#### Work instruction
Your reply should be only the number of lines in the records that contain the word "области".

(Transcribed page contents)
□ □ □ □
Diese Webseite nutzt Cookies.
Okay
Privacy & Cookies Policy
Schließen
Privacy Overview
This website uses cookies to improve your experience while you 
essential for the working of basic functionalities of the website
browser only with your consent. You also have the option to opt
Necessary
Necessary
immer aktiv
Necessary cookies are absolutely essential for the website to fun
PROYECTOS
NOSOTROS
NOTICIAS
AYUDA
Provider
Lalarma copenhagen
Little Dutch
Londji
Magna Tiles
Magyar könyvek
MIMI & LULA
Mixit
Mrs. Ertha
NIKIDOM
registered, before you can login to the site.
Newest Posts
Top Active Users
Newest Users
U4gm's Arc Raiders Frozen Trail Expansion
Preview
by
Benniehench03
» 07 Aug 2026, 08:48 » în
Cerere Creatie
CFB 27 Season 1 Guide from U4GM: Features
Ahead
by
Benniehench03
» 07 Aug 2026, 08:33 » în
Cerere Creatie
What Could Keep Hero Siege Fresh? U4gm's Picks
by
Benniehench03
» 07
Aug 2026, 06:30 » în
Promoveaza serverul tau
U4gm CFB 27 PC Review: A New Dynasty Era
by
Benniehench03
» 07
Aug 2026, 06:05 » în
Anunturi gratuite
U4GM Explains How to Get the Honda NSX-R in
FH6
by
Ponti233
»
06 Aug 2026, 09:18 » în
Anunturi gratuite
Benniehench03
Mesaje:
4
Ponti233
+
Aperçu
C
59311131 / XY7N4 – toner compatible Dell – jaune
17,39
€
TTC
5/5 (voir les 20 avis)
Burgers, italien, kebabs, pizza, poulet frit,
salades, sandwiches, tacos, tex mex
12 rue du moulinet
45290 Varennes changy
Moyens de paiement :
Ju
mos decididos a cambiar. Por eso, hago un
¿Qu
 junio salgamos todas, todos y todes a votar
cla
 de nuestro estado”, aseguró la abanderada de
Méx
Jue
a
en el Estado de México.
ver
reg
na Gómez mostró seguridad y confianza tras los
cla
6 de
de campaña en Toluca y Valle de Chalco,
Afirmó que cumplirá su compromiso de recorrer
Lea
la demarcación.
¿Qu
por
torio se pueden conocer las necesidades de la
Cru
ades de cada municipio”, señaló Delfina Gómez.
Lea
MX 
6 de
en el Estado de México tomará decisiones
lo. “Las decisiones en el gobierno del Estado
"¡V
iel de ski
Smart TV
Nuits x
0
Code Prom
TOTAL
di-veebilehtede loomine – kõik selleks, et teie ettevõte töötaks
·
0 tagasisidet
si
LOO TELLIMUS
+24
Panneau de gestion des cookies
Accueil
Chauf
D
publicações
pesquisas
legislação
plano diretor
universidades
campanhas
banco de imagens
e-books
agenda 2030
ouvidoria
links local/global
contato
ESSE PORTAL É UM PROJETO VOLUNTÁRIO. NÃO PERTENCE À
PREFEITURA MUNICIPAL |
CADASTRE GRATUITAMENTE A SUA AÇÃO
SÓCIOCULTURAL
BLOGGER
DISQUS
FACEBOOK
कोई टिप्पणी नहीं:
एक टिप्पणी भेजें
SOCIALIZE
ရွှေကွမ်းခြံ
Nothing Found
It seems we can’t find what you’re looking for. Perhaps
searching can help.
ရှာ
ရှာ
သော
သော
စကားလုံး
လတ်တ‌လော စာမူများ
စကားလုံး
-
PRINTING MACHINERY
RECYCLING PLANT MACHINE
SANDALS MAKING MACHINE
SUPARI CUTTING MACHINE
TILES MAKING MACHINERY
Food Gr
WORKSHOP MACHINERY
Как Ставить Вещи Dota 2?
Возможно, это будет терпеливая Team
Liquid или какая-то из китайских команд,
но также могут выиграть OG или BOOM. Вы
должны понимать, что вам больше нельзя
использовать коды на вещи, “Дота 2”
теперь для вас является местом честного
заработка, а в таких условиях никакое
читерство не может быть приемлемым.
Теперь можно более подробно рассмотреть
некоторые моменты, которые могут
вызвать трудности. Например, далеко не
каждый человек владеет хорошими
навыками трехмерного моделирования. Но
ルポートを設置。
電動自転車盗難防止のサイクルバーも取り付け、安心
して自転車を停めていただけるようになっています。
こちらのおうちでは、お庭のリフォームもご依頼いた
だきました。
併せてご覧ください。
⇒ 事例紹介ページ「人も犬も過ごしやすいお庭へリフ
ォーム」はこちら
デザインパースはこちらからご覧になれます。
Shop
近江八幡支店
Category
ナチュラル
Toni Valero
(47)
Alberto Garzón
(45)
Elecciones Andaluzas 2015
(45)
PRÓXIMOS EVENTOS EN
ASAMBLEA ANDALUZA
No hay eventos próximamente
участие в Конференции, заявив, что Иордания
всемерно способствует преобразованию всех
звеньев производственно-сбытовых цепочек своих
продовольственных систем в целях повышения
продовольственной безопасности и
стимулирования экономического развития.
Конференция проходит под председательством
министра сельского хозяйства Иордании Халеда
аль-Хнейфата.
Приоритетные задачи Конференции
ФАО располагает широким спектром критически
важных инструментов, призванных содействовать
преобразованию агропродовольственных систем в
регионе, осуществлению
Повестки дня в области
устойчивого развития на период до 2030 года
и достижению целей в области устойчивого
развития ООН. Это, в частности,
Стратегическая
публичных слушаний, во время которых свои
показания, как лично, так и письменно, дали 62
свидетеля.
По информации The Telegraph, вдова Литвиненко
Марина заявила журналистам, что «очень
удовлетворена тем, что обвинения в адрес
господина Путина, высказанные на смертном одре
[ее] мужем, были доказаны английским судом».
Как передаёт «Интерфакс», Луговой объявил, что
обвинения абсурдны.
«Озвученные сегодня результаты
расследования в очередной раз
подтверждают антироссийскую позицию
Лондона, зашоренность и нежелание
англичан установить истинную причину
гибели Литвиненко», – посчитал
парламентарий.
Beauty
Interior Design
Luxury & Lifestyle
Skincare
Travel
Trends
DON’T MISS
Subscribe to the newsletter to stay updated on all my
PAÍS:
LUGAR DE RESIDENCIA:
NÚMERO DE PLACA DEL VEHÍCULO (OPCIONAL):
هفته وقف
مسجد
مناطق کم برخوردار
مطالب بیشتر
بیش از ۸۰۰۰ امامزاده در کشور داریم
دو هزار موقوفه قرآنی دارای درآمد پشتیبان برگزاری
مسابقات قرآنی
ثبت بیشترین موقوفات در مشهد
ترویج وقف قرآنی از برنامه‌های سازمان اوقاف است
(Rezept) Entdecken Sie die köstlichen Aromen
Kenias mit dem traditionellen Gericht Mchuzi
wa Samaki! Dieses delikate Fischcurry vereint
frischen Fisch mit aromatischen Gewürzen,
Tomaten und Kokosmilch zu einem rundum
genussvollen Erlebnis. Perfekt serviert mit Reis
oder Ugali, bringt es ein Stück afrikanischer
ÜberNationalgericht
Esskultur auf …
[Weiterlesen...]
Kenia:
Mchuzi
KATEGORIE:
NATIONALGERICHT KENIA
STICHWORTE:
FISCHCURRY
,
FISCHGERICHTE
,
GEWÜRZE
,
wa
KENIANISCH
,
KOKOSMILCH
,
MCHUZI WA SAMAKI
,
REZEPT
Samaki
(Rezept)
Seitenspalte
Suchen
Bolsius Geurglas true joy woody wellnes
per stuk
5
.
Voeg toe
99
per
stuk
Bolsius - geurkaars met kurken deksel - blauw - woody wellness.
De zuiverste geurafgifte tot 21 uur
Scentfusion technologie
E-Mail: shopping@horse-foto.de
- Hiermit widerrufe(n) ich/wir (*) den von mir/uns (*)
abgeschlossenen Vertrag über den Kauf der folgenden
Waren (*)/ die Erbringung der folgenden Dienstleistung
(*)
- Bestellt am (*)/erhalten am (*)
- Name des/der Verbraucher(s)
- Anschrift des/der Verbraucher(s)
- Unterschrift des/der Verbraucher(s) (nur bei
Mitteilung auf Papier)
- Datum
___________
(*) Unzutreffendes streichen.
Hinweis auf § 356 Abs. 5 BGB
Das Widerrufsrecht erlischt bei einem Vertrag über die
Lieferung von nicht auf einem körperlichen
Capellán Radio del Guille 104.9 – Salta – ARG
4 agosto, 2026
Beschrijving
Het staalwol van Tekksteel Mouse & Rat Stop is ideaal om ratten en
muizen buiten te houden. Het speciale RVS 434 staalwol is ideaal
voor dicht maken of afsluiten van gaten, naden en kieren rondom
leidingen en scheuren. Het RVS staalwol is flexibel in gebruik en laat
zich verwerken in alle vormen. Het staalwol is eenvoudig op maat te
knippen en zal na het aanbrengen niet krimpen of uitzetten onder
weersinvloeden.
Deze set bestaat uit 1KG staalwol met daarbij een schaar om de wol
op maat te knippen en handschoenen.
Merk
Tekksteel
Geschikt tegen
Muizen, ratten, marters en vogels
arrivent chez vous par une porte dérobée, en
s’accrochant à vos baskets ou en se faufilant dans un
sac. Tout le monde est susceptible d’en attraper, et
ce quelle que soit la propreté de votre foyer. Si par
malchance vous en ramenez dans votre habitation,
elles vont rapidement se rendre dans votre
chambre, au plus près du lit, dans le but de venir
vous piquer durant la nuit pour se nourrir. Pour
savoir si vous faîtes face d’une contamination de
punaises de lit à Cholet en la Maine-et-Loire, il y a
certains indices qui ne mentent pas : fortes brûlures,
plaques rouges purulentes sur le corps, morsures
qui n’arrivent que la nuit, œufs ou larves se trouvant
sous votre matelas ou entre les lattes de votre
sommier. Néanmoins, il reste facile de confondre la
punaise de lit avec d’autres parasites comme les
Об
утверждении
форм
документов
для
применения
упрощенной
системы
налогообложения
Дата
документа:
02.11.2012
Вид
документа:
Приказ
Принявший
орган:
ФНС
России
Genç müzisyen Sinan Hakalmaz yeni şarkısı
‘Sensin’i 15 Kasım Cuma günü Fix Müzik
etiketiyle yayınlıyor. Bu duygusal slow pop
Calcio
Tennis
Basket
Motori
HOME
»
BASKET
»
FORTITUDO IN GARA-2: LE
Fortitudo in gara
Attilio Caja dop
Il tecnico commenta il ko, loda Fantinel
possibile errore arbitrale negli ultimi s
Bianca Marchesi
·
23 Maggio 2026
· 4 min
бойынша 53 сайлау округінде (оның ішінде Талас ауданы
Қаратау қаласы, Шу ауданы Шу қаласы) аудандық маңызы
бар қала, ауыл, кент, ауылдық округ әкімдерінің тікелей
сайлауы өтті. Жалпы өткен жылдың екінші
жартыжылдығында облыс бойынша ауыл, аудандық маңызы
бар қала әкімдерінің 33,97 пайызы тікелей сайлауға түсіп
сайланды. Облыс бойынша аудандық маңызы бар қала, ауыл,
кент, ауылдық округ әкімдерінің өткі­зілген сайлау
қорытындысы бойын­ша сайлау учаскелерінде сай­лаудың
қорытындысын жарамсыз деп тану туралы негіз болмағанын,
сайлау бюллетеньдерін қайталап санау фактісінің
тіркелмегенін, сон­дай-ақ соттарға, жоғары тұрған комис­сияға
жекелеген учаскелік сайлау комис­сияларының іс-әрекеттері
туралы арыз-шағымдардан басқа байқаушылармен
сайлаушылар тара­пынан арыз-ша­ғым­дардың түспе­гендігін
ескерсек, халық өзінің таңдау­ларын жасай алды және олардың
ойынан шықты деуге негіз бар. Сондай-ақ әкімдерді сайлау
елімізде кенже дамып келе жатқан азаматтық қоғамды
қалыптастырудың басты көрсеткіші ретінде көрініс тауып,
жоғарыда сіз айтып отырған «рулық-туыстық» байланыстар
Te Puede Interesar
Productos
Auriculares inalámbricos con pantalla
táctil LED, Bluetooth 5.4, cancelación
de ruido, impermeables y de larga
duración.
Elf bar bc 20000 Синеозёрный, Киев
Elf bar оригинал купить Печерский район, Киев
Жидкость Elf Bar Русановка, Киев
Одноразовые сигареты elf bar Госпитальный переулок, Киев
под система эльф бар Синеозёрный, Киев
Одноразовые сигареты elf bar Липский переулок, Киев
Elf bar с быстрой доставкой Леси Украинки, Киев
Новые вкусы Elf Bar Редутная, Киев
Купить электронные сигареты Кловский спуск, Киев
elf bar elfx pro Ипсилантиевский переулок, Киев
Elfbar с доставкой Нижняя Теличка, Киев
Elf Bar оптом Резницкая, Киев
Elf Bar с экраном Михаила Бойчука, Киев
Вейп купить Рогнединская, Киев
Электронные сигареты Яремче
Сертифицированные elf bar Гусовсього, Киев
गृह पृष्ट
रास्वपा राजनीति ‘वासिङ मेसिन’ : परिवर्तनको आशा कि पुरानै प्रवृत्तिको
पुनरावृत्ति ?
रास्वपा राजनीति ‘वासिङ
□ □ □ □
#### Result of the task
2